◆ Task prompt ◆
Your task is to print, exactly and only, the lines from the start of the entries below through the line with "full, while reducing". Include both ends, but skip the pictures.

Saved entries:

+-------+

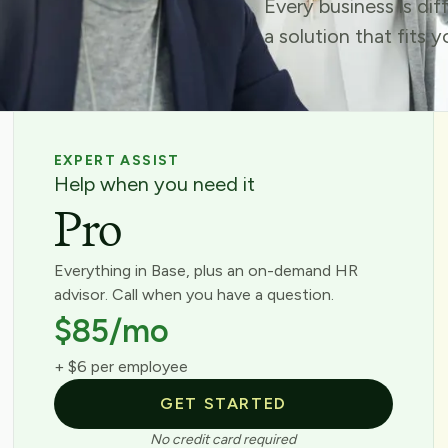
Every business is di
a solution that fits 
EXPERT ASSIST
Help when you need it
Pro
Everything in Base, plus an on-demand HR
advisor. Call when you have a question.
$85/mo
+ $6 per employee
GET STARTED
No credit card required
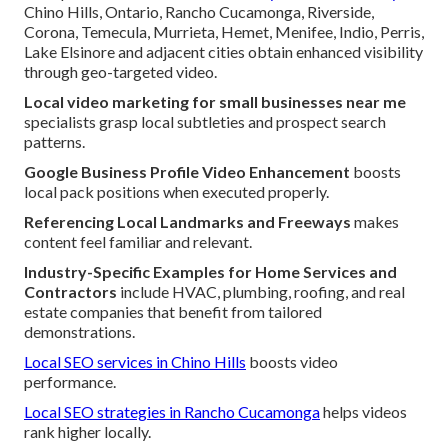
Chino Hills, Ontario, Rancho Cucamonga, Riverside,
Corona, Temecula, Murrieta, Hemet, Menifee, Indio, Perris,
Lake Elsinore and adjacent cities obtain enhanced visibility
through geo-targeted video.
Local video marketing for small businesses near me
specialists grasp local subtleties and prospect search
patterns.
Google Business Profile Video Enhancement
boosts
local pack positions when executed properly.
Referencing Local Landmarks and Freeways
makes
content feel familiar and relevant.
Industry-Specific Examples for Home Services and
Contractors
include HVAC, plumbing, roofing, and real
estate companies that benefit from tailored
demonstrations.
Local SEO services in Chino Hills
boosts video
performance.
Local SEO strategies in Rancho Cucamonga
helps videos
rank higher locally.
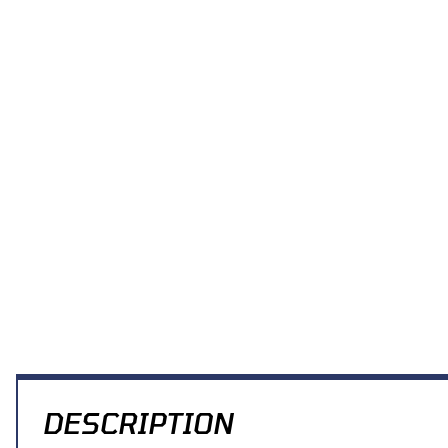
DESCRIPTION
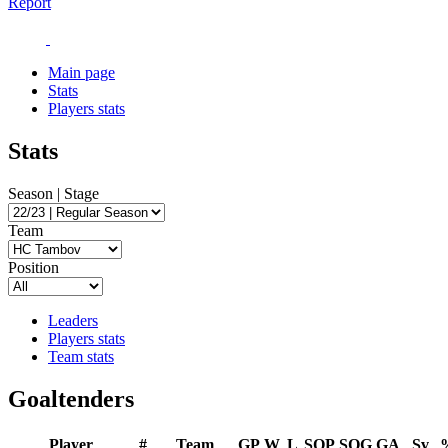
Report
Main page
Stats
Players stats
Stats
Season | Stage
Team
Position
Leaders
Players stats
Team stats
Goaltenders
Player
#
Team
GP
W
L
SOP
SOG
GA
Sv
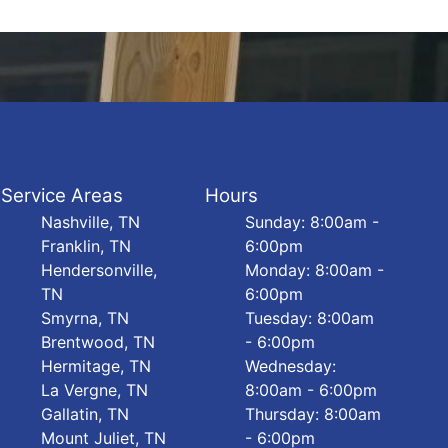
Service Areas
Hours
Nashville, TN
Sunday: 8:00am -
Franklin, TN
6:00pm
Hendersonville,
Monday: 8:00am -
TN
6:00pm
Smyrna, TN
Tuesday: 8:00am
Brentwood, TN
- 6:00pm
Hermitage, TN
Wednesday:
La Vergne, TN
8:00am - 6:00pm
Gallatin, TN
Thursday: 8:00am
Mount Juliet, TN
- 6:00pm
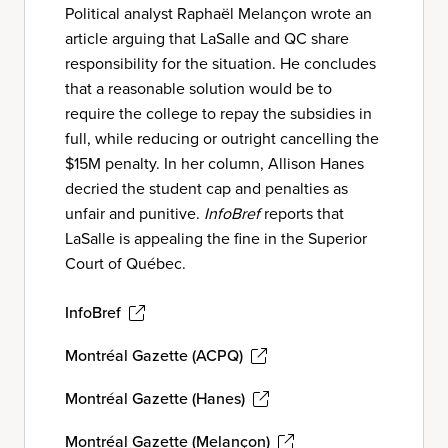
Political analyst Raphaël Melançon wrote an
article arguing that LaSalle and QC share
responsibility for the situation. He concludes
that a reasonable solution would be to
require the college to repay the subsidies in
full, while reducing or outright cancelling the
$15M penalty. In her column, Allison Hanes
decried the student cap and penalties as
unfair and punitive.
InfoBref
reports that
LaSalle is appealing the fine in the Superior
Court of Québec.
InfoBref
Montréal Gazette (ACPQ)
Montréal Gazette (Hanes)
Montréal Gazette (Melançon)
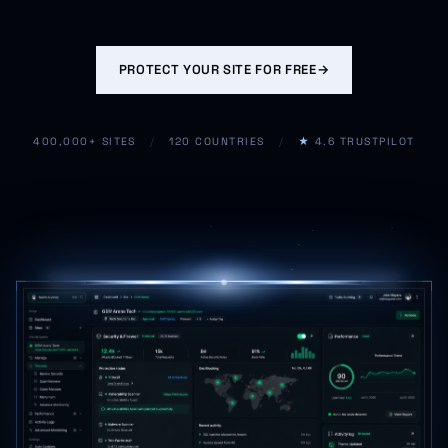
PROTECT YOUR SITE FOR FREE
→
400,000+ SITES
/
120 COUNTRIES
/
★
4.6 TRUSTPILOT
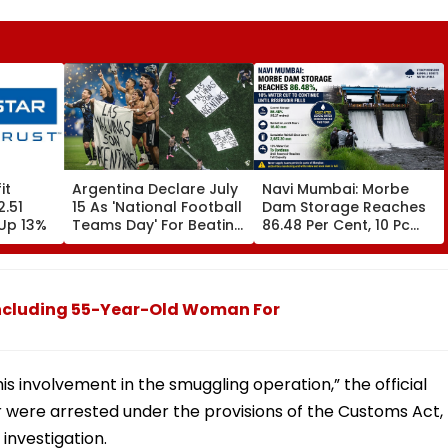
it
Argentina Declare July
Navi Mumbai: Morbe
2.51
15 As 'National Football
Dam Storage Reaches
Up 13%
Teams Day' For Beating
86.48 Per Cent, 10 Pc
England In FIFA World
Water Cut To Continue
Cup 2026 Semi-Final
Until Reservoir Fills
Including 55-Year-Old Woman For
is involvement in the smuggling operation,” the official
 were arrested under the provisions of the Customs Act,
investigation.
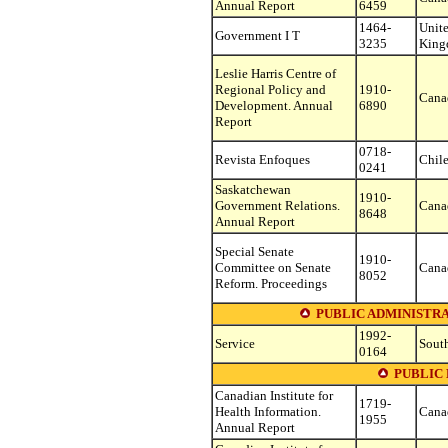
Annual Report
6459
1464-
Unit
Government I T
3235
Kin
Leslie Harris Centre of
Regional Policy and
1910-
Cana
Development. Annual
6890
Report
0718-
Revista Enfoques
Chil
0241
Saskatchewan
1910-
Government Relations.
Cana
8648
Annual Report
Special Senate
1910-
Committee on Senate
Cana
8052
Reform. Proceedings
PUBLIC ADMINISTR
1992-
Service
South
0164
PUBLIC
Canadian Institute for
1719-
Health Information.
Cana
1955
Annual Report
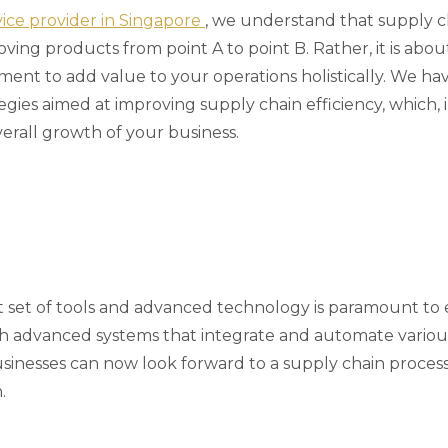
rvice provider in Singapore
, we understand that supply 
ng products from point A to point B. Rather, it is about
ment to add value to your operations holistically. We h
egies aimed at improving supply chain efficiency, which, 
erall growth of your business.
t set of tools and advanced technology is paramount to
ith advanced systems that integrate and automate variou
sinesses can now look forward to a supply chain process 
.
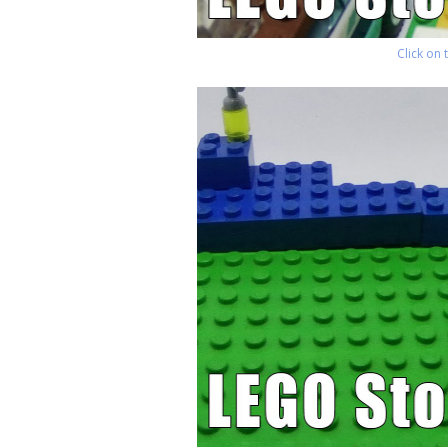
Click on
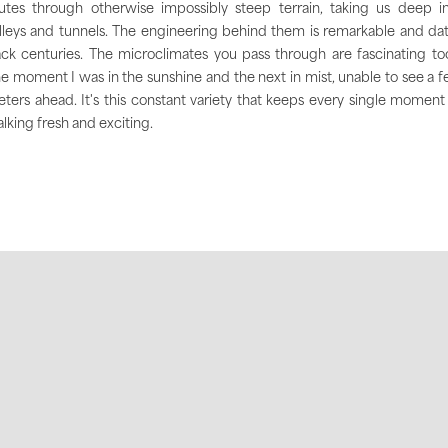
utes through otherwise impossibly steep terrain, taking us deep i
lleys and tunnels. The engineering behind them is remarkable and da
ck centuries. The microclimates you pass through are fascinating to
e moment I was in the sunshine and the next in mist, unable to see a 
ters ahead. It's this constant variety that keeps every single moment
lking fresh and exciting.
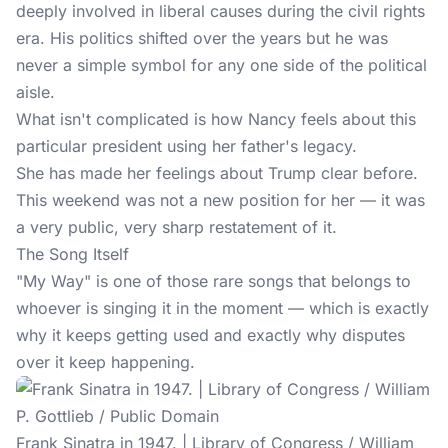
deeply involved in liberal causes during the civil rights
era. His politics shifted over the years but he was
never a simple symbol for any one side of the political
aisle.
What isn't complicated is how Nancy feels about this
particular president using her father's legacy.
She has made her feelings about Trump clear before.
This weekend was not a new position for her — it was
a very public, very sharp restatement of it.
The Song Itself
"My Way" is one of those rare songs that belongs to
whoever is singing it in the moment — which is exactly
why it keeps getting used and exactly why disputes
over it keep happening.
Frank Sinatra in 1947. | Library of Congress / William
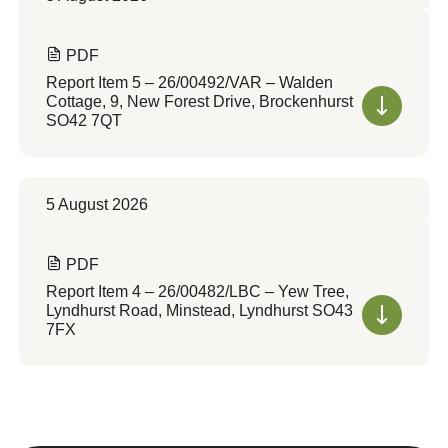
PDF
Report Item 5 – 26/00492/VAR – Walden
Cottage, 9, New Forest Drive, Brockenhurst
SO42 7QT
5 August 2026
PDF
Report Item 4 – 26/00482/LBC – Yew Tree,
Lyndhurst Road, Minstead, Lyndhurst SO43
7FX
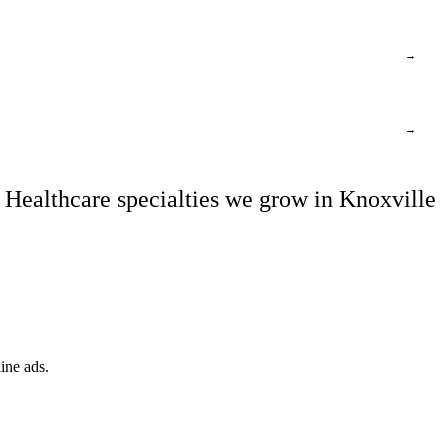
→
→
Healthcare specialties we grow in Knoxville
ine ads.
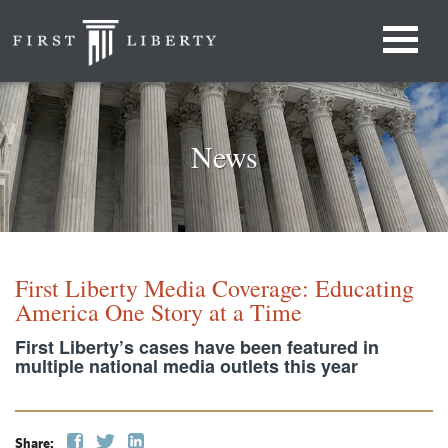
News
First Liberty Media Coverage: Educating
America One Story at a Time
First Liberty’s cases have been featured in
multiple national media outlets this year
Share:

+-------+

◆ Answer below ◆
Every business is di
a solution that fits 
EXPERT ASSIST
Help when you need it
Pro
Everything in Base, plus an on-demand HR
advisor. Call when you have a question.
$85/mo
+ $6 per employee
GET STARTED
No credit card required
Chino Hills, Ontario, Rancho Cucamonga, Riverside,
Corona, Temecula, Murrieta, Hemet, Menifee, Indio, Perris,
Lake Elsinore and adjacent cities obtain enhanced visibility
through geo-targeted video.
Local video marketing for small businesses near me
specialists grasp local subtleties and prospect search
patterns.
Google Business Profile Video Enhancement
boosts
local pack positions when executed properly.
Referencing Local Landmarks and Freeways
makes
content feel familiar and relevant.
Industry-Specific Examples for Home Services and
Contractors
include HVAC, plumbing, roofing, and real
estate companies that benefit from tailored
demonstrations.
Local SEO services in Chino Hills
boosts video
performance.
Local SEO strategies in Rancho Cucamonga
helps videos
rank higher locally.
DESCRIPTION
Report
Main page
Stats
Players stats
Stats
Season | Stage
Team
Position
Leaders
Players stats
Team stats
Goaltenders
Player
#
Team
GP
W
L
SOP
SOG
GA
Sv
Service Areas
Hours
Nashville, TN
Sunday: 8:00am -
Franklin, TN
6:00pm
Hendersonville,
Monday: 8:00am -
TN
6:00pm
Smyrna, TN
Tuesday: 8:00am
Brentwood, TN
- 6:00pm
Hermitage, TN
Wednesday:
La Vergne, TN
8:00am - 6:00pm
Gallatin, TN
Thursday: 8:00am
Mount Juliet, TN
- 6:00pm
Political analyst Raphaël Melançon wrote an
article arguing that LaSalle and QC share
responsibility for the situation. He concludes
that a reasonable solution would be to
require the college to repay the subsidies in
full, while reducing or outright cancelling the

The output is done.